Scientists from Britain, Canada and the United States did the study. It was a meta-analysis, a study of studies.
The team used an American law, the Freedom of Information Act, to get unpublished reports on thirty-five clinical trials of four drugs. Drug companies gave these and published studies to the Food and Drug Administration for approval of the medicines.
In the clinical trials, people with depression were treated with either an antidepressant or a placebo, a pill that contains no medicine. They did not know which they got.
The new report says those who received medicine did improve. But comparable numbers of those who received placebos also improved. The report says the drugs had meaningful results only in the most severely depressed patients.
The two best-known drugs in the study were fluoxetine, better known as Prozac, and paroxetine, sold in the United States under the name Paxil. The other drugs were venlafaxine and nefazodone.
The Public Library of Science published the findings last month in the journal PLoS Medicine.
Benedetto Vitiello is a psychiatrist at the United States National Institute of Mental Health. Doctor Vitiello, who was not involved in the study, says the findings came as no great surprise. He says psychiatrists have known for years that S.S.R.I.s work best in the sickest patients.

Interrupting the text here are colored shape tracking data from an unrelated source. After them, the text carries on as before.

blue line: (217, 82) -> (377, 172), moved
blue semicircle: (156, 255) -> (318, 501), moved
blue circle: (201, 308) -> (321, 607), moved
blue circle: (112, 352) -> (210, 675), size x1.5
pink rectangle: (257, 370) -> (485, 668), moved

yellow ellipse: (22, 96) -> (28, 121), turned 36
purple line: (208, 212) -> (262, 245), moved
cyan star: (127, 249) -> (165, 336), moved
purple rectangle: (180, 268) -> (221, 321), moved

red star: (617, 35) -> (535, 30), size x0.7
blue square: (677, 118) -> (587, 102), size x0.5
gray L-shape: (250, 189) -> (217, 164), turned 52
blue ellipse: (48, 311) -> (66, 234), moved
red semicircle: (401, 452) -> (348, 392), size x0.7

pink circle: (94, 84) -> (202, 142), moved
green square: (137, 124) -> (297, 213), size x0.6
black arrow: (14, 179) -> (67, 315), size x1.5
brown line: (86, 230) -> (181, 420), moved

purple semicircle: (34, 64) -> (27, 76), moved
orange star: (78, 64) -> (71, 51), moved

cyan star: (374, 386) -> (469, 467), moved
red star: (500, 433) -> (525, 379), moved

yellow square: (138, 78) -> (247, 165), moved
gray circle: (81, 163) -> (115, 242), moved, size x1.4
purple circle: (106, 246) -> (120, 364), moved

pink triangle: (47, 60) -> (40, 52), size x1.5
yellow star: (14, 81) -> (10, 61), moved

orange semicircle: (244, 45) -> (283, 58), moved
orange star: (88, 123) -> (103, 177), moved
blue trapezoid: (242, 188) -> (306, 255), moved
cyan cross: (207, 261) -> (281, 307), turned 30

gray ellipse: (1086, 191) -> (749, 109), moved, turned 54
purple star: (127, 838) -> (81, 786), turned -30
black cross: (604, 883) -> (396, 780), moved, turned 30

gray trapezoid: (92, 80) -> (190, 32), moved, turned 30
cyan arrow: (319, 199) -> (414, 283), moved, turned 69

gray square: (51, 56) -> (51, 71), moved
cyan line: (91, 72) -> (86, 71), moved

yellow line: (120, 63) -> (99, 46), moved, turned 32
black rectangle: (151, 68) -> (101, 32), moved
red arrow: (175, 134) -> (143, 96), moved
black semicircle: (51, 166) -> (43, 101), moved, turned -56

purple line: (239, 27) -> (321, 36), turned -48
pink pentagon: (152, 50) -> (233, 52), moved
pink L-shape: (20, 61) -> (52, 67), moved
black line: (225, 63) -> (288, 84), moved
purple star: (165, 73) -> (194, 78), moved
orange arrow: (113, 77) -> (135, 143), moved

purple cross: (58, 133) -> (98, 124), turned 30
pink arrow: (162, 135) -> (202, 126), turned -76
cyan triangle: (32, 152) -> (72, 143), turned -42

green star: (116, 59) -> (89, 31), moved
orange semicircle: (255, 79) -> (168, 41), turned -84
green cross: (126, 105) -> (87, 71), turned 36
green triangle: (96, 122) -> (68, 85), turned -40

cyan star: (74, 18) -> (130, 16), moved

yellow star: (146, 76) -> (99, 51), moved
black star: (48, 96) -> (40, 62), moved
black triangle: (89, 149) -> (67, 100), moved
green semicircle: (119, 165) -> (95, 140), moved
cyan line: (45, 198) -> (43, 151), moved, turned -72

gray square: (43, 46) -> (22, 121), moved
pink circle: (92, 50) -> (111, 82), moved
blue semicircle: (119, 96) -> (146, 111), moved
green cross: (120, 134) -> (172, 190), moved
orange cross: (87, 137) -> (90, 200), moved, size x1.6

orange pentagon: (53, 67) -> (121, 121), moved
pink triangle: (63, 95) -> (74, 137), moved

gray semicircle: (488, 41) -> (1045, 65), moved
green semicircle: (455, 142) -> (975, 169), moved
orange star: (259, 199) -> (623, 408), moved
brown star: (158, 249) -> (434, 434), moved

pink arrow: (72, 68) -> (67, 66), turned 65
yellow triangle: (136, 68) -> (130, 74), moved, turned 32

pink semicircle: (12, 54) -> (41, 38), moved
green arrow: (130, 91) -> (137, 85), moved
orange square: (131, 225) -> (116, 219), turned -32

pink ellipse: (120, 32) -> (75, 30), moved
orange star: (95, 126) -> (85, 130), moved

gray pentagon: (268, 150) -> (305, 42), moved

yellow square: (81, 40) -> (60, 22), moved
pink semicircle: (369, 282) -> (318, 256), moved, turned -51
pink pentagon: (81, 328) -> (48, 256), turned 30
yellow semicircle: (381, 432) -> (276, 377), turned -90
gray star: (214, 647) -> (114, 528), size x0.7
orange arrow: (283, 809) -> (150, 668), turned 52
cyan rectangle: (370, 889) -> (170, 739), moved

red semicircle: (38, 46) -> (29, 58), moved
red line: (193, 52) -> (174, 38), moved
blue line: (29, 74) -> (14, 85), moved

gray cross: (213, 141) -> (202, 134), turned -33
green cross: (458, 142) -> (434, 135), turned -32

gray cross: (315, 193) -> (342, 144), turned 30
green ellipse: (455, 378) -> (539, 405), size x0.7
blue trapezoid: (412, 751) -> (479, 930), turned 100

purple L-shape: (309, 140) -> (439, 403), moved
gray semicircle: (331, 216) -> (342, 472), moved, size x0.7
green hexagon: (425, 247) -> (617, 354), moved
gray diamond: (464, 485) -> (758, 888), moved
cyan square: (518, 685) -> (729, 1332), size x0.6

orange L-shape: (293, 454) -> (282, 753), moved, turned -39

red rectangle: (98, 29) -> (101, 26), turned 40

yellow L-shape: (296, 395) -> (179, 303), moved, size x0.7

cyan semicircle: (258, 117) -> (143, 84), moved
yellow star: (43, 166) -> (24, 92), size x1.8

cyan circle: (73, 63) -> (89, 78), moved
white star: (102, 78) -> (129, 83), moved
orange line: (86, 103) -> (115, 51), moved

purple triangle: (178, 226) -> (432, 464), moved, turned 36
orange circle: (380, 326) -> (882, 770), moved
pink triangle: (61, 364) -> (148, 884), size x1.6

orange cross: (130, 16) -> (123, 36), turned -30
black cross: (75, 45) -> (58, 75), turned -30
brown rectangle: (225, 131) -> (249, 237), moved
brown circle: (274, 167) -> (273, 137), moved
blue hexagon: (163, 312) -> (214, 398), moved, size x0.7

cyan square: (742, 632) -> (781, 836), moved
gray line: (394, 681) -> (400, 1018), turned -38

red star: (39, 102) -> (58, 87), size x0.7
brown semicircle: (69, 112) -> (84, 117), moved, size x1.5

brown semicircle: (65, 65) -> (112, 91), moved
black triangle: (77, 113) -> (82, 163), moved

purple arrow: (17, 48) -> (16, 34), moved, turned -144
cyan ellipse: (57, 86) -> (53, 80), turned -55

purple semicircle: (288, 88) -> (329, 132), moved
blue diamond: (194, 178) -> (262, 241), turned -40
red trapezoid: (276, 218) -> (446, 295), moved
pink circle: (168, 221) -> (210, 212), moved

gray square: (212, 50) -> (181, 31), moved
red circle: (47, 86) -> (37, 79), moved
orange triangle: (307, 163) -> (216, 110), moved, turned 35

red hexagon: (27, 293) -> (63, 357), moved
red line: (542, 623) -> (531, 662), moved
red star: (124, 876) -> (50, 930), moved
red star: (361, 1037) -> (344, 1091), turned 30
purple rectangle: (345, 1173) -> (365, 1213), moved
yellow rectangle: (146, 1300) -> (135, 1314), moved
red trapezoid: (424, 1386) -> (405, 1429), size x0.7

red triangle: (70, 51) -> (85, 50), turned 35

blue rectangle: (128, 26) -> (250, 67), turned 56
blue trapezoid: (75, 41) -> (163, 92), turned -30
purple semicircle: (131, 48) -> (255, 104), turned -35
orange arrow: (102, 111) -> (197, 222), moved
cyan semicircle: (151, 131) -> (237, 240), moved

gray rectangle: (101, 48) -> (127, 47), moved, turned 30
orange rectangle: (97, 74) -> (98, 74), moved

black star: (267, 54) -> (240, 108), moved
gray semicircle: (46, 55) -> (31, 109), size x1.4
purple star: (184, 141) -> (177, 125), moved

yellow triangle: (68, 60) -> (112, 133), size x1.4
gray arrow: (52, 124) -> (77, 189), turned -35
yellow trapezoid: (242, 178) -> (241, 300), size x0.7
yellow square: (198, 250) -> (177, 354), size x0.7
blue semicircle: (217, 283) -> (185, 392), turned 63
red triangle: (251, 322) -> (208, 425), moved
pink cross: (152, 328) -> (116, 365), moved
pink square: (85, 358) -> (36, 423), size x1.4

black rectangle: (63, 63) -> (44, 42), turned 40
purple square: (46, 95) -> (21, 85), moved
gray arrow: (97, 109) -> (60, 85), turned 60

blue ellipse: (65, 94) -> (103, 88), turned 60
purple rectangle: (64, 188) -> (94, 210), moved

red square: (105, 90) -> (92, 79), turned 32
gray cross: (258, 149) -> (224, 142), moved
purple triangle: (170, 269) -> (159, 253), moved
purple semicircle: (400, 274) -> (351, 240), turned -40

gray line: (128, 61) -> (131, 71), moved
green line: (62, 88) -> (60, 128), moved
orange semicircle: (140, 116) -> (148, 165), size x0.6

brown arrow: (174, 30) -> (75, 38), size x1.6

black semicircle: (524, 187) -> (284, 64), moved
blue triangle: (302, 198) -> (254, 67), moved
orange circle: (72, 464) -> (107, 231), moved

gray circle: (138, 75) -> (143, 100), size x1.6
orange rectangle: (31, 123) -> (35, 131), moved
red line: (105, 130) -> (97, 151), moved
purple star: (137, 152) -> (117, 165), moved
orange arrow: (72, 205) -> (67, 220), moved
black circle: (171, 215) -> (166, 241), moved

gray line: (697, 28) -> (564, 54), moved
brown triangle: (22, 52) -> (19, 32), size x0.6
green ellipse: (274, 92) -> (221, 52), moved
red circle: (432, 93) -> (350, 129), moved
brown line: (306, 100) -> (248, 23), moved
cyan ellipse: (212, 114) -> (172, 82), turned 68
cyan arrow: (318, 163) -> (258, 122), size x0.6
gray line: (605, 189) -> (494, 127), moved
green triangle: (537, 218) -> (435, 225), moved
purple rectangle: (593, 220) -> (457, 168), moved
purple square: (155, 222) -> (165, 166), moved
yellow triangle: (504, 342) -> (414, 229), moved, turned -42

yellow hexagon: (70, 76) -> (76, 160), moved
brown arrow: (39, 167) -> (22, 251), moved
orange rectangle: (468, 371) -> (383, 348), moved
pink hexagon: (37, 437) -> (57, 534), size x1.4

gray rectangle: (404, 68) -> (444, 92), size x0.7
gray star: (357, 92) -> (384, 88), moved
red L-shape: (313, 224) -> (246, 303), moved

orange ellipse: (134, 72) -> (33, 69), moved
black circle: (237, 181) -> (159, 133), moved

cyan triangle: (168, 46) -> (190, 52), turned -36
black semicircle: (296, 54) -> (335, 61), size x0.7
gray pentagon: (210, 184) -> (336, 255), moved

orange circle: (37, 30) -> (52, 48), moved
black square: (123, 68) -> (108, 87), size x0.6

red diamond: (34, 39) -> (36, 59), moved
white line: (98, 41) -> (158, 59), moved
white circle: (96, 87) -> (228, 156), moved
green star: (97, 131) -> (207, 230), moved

But he says it is important for people who need help not to delay seeking help as a result of the new report.
Critics of the report say S.S.R.I.s can take more time to begin working than the studies permitted. They also note that doctors sometimes try several antidepressants on a patient before choosing one for treatment.
Future antidepressants might have targets other than serotonin. Scientists funded by the National Institute of Mental Health have found that an enzyme called GSK3B might play a big part in depression. They found that mice with low serotonin levels and signs of depression improved when the enzyme was blocked.